A FURIOUS mum claims her 10-year-old daughter has been out of school for THREE YEARS because the council can't find her a "suitable place".
Lisa Riley claims her daughter Layla Fielding – who has ADHD, sensory processing disorder and anxiety – has been "devastated" by the lack of classroom time in Bury, Greater Manchester.
Layla told Manchester Evening News: "I think I've missed out on a lot by not going to school. I've been missing out on learning, socialising and everything like that.
"I feel like I haven't got any friends now and I feel lonely sometimes."
The special education needs youngster was expelled from a school in Rochdale when she was in Year Three.
Layla was then placed in another school – St. Joseph & St. Bede's in Bury – for a short spell, but she bolted out of school grounds in the middle of the day.
Eventually, the council found her a fully-funded place in a special education needs school – but Lisa refused to send her, insisting the classroom had to be mainstream.
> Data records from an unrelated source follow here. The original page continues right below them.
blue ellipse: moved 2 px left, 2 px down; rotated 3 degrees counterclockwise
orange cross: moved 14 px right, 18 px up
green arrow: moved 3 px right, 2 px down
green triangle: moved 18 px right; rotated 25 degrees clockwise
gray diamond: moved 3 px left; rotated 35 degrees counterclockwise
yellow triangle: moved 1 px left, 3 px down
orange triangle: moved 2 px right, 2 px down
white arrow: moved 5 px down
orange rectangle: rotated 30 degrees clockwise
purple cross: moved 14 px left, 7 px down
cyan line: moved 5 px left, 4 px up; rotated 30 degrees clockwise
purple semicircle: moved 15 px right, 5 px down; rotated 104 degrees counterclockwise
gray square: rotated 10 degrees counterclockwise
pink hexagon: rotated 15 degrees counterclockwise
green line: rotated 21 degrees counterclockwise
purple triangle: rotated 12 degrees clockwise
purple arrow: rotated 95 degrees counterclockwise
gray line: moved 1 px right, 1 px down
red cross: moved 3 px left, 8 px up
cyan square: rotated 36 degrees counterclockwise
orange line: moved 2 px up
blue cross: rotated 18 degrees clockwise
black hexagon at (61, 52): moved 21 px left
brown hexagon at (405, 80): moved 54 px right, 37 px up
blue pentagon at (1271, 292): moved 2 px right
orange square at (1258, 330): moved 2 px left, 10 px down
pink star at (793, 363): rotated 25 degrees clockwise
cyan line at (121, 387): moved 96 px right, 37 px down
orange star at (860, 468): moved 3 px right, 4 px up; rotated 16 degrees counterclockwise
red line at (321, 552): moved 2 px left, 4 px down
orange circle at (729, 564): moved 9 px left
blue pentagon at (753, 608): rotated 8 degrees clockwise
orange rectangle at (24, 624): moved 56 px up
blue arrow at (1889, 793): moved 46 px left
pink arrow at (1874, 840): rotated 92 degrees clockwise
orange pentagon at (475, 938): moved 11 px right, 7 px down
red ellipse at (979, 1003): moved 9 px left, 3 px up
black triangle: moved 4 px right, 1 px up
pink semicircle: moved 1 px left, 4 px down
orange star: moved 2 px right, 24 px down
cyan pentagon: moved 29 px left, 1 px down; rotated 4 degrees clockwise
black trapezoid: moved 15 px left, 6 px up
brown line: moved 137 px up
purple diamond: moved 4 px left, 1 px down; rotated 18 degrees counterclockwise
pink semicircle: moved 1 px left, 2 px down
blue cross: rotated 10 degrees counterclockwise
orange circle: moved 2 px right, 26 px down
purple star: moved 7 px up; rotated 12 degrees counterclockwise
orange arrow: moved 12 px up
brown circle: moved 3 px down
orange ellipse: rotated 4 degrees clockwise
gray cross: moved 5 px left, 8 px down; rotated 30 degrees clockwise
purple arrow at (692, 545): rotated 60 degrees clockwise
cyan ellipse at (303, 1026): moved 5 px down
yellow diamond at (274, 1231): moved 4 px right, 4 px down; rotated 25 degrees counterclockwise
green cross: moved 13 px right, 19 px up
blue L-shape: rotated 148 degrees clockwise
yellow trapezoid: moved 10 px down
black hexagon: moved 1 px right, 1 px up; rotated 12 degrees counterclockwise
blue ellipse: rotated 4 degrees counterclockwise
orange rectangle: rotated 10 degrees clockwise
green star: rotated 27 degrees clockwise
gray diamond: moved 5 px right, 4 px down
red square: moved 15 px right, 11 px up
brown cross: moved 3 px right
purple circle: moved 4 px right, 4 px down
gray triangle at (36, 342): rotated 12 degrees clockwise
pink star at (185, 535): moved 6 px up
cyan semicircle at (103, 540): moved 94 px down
She claimed Layla's needs are "not particularly unusual" and can be coped with if teachers are fully aware.
Lisa has blasted Bury council for not finding a mainstream spot for Layla after the mum was forced to quit her job to look after her daughter at home.
The mum added: "I just find it staggering to think the council can't accommodate or find one single place to suit Layla.
"My daughter deserves better than the council are delivering for her."
A Bury Council spokesperson said Layla had a place in a school throughout this time, but Lisa didn't deem it good enough.
A statement read: "We always strive to ensure that all children, whatever their circumstances, are provided with the education that is most appropriate for them and in the right setting.
“We have worked extensively with Ms Riley over many months to find the solution that is best for her and her daughter. At all times Layla has had a school place.
My daughter deserves better than the council are delivering for her.
“Following her exclusion, a place for Layla was provided at a primary school in Bury in 2019.
"To support her successful reintegration into school a plan was agreed with a part-time in school and with specialist part-time provision off-site, however as this broke down the school moved to providing full-time offsite provision.
“In January 2020, the council agreed to fund full-time provision with an approved alternative provider to continue to work with Layla and reintegrate her back into her school environment.
"Her mainstream school found it challenging to meet Layla's needs, but Ms Riley was of the view that a school had to be a mainstream school and special provision would not be considered.
"Unfortunately, this has delayed reaching an alternative arrangement for Layla.
“Layla has a place at her primary school and is currently being provided with education offsite with an approved alternative provider as Layla has struggled to adapt to her school environment.
“We are consulting with a range of primary mainstream schools and considering specialist provision alongside these options in order to identify the most suitable setting for Layla.”